When Derek Dedman wrote his Level III CFA exam in Ottawa, he was in an overflow room along with hundreds of people – a much different experience from when he wrote his two previous exams in his hometown of Regina.
“I felt like there was as many people writing Level 3 in Ottawa as there was writing all three levels combined in Regina at the exam centre,” said Dedman, vice president and portfolio manager at Watson Di Primio Steel Investment Management Ltd. in Ottawa.
“It was quite a different experience than Regina – much more people, even more hectic and longer time to get registered in and checked in and find out where you’re going and parking…everything about it was even more intimidating.”
He would have preferred a smaller centre, but given that he’d just moved to Ottawa, returning home to take Level III didn’t make sense.

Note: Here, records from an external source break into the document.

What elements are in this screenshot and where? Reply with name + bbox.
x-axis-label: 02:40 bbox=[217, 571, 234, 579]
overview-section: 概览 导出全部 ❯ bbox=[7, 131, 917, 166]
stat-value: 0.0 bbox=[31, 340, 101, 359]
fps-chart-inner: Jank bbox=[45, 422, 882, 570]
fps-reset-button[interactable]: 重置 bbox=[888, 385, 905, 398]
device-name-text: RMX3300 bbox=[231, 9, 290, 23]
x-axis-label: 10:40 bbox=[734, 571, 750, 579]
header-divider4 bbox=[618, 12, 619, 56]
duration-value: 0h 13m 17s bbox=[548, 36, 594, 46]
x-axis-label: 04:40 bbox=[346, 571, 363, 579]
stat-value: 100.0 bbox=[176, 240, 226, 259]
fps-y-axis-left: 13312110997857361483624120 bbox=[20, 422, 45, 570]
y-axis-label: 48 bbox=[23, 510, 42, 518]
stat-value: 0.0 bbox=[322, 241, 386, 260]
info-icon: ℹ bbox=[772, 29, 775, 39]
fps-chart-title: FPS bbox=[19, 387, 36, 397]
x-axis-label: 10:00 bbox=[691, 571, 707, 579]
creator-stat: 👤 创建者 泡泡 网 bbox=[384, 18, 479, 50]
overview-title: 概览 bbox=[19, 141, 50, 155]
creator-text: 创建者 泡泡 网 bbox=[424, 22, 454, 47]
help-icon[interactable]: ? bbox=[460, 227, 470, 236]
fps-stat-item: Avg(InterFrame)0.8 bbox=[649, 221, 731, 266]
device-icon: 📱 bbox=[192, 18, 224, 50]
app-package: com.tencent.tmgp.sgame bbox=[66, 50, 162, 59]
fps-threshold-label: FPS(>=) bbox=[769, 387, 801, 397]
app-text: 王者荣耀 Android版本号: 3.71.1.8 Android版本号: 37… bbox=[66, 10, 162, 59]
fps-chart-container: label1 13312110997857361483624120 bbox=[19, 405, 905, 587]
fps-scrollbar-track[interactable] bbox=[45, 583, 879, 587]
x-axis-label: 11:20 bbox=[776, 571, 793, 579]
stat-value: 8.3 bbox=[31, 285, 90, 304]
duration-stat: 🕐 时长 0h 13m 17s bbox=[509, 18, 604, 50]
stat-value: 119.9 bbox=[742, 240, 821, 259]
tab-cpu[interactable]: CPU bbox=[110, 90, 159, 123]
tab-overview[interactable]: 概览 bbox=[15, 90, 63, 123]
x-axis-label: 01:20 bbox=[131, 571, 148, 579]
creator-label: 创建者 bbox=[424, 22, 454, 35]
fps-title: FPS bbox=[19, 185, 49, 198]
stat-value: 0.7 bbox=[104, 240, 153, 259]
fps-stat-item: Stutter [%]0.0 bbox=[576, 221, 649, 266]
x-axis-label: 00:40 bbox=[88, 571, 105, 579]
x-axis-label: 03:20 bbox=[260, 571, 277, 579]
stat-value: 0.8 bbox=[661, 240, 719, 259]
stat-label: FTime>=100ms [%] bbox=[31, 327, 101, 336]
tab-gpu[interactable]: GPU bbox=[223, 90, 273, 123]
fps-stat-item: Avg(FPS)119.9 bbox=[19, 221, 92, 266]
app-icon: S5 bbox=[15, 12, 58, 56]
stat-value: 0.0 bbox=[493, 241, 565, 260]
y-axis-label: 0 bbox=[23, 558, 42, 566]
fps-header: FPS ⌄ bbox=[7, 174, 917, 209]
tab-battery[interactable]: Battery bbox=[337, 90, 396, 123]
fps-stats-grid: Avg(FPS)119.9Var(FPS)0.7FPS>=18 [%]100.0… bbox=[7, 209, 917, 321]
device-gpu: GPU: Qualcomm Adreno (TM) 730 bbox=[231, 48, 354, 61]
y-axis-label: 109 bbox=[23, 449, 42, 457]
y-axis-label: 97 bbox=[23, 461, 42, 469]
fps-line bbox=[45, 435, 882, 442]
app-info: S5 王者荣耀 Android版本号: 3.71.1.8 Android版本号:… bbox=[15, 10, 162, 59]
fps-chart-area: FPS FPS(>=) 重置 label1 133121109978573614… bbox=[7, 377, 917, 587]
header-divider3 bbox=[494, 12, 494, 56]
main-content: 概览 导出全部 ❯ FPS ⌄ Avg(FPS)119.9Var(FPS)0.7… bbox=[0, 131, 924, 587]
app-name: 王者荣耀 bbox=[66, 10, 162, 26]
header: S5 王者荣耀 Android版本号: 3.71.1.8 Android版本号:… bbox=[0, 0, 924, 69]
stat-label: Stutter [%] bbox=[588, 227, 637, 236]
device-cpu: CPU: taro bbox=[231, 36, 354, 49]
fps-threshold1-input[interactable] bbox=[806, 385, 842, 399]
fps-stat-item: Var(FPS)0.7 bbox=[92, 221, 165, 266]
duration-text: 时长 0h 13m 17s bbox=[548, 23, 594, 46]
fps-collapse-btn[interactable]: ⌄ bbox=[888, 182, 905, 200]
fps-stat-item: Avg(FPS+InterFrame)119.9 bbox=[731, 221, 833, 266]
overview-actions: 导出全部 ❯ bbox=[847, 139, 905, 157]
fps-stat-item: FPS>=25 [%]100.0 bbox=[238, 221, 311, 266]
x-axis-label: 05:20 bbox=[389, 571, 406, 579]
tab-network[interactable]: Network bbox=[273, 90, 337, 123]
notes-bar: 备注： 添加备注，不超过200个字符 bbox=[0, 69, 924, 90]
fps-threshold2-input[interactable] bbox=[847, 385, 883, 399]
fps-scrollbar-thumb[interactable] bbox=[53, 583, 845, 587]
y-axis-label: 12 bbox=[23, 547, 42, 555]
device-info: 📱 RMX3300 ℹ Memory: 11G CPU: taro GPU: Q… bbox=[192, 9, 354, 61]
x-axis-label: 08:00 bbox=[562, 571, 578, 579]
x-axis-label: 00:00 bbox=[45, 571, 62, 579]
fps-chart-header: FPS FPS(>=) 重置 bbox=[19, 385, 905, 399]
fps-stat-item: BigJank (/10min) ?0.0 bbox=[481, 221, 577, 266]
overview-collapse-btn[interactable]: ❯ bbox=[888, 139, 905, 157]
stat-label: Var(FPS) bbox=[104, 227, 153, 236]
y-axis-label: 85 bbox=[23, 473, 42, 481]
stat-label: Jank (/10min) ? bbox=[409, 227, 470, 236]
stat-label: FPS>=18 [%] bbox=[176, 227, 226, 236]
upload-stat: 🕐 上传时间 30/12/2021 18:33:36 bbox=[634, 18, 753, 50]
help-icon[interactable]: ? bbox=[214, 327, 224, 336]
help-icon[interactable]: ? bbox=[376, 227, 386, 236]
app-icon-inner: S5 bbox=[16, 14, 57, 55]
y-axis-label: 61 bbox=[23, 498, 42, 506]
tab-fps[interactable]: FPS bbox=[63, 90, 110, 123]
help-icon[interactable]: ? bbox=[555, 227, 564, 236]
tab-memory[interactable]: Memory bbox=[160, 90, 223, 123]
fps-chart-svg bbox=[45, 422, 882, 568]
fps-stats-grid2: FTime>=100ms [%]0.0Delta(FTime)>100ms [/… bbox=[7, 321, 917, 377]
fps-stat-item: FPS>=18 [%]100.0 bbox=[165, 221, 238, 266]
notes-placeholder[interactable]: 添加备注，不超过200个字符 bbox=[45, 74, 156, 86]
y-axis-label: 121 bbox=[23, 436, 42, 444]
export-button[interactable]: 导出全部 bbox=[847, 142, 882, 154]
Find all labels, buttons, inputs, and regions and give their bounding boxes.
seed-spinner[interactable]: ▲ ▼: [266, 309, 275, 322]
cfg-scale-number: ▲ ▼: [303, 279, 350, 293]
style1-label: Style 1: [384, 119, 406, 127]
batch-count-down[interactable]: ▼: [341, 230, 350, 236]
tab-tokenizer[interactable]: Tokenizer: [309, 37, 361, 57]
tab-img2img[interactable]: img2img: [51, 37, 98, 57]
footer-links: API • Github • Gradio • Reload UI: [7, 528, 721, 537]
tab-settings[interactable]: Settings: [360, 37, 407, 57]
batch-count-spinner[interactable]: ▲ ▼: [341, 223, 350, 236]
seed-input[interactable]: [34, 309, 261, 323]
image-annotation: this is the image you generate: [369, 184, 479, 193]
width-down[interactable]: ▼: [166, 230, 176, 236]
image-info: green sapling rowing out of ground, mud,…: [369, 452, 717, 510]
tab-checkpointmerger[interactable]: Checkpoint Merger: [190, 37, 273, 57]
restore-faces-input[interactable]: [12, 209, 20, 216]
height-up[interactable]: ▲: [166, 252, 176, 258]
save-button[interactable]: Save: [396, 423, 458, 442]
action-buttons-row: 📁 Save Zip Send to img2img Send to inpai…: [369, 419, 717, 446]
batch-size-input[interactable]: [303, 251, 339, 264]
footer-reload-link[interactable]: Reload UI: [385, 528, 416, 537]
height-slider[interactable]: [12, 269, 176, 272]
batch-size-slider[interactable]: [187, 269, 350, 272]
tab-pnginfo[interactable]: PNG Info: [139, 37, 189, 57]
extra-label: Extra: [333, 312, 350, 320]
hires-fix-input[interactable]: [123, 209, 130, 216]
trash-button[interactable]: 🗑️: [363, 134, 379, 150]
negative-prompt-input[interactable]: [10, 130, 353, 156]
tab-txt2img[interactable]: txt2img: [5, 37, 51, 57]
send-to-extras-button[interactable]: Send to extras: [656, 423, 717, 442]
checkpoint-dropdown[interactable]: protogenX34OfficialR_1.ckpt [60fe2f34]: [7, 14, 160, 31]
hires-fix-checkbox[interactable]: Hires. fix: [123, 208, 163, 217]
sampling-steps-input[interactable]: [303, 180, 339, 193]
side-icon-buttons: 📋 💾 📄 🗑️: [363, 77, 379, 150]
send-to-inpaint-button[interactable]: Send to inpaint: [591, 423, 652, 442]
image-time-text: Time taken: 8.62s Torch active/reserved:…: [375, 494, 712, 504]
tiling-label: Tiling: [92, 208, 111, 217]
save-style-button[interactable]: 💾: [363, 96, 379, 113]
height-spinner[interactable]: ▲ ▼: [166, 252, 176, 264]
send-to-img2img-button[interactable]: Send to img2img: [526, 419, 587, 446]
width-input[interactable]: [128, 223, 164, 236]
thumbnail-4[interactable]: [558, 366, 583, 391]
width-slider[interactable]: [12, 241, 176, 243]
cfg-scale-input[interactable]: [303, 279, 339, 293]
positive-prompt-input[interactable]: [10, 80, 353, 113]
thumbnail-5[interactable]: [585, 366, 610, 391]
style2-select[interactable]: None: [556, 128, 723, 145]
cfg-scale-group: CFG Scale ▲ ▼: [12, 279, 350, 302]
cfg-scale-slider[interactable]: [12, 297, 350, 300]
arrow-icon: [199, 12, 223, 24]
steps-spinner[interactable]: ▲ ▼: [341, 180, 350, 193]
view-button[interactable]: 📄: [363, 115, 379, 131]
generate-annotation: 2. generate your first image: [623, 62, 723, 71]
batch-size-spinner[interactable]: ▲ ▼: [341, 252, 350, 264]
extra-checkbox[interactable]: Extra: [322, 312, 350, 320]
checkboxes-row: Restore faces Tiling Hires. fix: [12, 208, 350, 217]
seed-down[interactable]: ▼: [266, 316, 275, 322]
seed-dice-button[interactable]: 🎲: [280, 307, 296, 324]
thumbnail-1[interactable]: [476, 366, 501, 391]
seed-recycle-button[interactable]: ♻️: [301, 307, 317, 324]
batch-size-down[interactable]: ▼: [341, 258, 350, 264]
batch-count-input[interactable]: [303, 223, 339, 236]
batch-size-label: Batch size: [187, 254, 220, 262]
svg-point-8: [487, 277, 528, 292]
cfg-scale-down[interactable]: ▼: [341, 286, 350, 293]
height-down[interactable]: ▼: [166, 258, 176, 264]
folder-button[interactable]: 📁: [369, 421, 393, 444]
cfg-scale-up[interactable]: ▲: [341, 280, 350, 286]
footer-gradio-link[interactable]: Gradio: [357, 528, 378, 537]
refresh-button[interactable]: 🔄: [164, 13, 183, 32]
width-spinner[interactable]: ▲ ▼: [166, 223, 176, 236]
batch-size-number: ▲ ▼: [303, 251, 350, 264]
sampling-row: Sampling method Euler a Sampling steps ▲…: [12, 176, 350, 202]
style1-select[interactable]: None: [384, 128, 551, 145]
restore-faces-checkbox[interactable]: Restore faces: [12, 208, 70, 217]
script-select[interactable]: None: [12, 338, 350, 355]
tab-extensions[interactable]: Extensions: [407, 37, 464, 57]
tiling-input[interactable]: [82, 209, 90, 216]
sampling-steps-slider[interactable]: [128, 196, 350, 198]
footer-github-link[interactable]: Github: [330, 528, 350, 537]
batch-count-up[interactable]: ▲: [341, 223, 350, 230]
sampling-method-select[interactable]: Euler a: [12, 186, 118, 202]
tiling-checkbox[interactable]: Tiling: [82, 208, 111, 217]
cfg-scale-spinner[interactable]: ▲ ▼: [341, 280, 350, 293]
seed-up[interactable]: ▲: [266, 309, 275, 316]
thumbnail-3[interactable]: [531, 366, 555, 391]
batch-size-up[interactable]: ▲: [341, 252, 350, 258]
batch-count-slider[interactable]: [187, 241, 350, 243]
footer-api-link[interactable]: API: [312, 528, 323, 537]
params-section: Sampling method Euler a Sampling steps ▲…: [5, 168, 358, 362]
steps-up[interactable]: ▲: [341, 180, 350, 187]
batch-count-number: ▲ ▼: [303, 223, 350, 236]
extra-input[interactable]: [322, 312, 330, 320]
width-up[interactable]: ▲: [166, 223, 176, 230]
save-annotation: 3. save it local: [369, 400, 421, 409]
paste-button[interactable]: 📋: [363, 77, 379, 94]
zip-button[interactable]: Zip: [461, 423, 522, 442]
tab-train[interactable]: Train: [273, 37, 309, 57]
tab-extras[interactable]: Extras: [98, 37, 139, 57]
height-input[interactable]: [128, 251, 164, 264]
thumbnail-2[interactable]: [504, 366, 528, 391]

And while he was more comfortable writing in a classroom that had less than 50 people in it, the small setting also came with a distraction: many candidates knew each other and wanted to chat or discuss exam prep, which was a distraction.
“I have a philosophy of going in, keeping your head down and not getting into the trap of talking to people, so it’s harder to do when you know lots of people,” said Dedman, who is one of the rare CFA charter holders who passed all three exams on his first try.
But not being in a massive crowd of people, getting seated quickly and being able to focus on the task at hand outweighed any other downside, in his case.
Chris Wiese, Head of Examination Development with CFA Institute, says the CFA Institute works to make the experience as consistent as possible across test centres, noting that, for instance, every location will aim to have the same desk sizes and number of proctors, and the procedures and exam are obviously the same anywhere you go.
“As many elements of the experience as we (can) control, we do, but at the end of the day, in smaller cities there will be a test centre with 200 people versus somewhere like New York or Beijing where it could be thousands,” he said.
While some centres are in a rental hall in a conference centre, a smaller city may host the exam at a university field house.
“Those environments are different … (and) there’s some people who choose a test centre in a smaller city specifically because they don’t want to be in a conference centre with several thousand other people,” Wiese said.
“When you look at one test centre versus another, there may be at smaller test centres more society involvement. There may be a party afterwards … or it may be easier to get in and out of. Certainly parking is a consideration, and there is room to consider those kinds of issues.”
The CFA doesn’t disclose exact exam location until admission tickets are printed for security reasons. The locations are chosen to make sure there are tests centres close to candidates, not only at major financial centres like New York, Toronto, London, or Beijing.
And while the CFA currently runs around 470 exam locations, Wiese suggests candidates go to places they know.
“It’s stressful enough, so if you pick a test centre that’s in a place that’s strange to you – in a city you haven’t been before or that you don’t know as well or that’s in a part of town you don’t know as well – you’re just adding one more stressor,” Wiese said.
“Now you have to figure out, well, how am I going to get there, do I need a hotel or not, how am I going to get where I need to be in the morning of the exam. People sometimes underestimate what it’s like not just getting to the test centre, but getting to the test centre at the same time as potentially a few thousand other people and what that may be doing local traffic and things like that.”
He also suggests keeping the centre’s surroundings in mind to make sure they’re able to eat lunch in the break between sessions.
“I know it seems trivial, but Javits Centre (in New York) is a good example – there’s not a lot of good lunch options nearby there and the few that there are tend to get mobbed,” he said.
“If I was testing at the Javits I would definitely pack a lunch.”
Dedman agrees that anything you can do to avoid piling on more stress on exam day is worth it.
“When I wrote in Regina it was at the U of R campus – I had been there many times and was actually where I wrote my CFP as well, so I knew it well,” he said.
“When I wrote in Ottawa, it was at Carleton University – and up until that day I had never stepped foot in that place – so if I could do it all over I wish I had gone and checked things out a few days earlier.”